== Task description ==
Look for the word "Transactions" in the records, and copy each line where it appears.

== Records for the exercise ==
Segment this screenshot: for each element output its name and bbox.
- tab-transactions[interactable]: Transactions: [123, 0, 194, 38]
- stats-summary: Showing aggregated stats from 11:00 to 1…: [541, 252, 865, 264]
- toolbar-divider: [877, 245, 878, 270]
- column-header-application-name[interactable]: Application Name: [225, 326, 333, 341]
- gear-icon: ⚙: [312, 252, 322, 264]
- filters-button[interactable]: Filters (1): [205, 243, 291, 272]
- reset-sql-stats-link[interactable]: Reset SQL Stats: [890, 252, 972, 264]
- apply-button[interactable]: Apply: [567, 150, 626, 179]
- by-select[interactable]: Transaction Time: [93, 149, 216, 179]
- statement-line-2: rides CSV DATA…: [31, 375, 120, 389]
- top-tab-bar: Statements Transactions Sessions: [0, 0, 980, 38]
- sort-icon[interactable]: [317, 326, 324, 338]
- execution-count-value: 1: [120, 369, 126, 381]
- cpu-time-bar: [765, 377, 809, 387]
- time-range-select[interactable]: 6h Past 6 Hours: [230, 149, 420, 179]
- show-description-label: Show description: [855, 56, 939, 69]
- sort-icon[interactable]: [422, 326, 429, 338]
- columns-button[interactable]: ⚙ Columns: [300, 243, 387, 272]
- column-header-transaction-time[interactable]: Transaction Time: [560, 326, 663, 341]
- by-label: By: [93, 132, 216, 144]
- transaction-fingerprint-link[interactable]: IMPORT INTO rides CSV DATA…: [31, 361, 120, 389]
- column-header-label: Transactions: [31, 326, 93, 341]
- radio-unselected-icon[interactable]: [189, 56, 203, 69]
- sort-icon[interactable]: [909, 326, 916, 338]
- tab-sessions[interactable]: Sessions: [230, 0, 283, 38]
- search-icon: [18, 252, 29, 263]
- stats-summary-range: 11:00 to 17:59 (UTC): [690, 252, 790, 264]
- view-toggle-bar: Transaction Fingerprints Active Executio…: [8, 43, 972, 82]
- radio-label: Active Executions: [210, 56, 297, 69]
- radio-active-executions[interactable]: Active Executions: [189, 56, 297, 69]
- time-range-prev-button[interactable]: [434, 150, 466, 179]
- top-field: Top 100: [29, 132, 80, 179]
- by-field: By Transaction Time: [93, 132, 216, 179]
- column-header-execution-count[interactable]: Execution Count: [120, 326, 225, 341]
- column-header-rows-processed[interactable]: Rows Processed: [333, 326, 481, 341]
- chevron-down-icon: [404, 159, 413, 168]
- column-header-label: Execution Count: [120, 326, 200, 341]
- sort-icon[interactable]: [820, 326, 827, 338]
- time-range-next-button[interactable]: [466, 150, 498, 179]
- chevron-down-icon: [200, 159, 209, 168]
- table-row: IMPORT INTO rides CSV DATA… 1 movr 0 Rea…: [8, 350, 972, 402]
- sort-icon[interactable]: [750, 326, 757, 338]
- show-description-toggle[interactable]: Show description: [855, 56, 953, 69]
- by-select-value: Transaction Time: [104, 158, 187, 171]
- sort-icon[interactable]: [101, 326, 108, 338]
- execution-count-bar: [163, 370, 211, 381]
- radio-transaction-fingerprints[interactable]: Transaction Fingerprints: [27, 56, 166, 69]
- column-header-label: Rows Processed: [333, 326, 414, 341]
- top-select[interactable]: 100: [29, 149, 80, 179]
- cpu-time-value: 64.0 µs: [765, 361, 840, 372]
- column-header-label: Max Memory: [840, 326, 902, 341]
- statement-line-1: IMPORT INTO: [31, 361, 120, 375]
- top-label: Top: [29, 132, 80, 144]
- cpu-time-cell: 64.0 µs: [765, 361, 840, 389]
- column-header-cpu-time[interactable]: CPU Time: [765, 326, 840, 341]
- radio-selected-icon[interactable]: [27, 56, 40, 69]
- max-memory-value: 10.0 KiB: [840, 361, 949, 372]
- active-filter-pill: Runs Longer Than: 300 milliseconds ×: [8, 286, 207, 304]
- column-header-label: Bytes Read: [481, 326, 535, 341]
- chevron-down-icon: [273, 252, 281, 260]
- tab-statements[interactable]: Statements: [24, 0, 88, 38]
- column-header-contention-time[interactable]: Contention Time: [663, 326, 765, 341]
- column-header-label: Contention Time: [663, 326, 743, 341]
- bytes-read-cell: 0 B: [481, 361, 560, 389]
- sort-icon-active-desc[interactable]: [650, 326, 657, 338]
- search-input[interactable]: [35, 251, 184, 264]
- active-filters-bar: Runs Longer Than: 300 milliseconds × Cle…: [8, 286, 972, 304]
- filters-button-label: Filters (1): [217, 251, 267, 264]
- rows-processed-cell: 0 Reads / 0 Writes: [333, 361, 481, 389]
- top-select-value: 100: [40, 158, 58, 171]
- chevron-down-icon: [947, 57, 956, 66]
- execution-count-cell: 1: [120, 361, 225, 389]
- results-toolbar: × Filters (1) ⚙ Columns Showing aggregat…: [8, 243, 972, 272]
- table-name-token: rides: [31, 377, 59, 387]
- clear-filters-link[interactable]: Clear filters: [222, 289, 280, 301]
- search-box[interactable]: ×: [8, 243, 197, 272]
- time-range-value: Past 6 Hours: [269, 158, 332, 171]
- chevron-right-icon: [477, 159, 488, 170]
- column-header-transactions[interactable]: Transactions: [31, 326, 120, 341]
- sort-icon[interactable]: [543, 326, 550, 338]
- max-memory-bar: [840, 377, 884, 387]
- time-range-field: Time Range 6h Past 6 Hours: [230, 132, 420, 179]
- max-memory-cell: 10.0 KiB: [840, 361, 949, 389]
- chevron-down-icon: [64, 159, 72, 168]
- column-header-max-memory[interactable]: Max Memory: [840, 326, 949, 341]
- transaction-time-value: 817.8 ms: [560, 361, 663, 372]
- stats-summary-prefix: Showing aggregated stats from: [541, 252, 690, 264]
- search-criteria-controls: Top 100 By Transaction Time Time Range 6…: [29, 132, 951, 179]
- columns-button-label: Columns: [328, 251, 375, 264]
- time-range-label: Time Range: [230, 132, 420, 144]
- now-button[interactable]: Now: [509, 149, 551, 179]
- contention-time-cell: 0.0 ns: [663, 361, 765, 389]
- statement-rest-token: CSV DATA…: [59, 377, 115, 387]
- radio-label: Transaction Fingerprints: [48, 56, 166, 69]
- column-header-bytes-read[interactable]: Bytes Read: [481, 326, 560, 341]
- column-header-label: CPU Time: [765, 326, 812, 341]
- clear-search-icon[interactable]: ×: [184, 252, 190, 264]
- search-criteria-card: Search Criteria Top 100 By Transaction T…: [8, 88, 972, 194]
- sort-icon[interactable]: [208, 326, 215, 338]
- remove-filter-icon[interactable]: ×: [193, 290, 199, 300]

== Exercise answer ==
- tab-transactions[interactable]: Transactions: [123, 0, 194, 38]
- top-tab-bar: Statements Transactions Sessions: [0, 0, 980, 38]
- column-header-label: Transactions: [31, 326, 93, 341]
- column-header-transactions[interactable]: Transactions: [31, 326, 120, 341]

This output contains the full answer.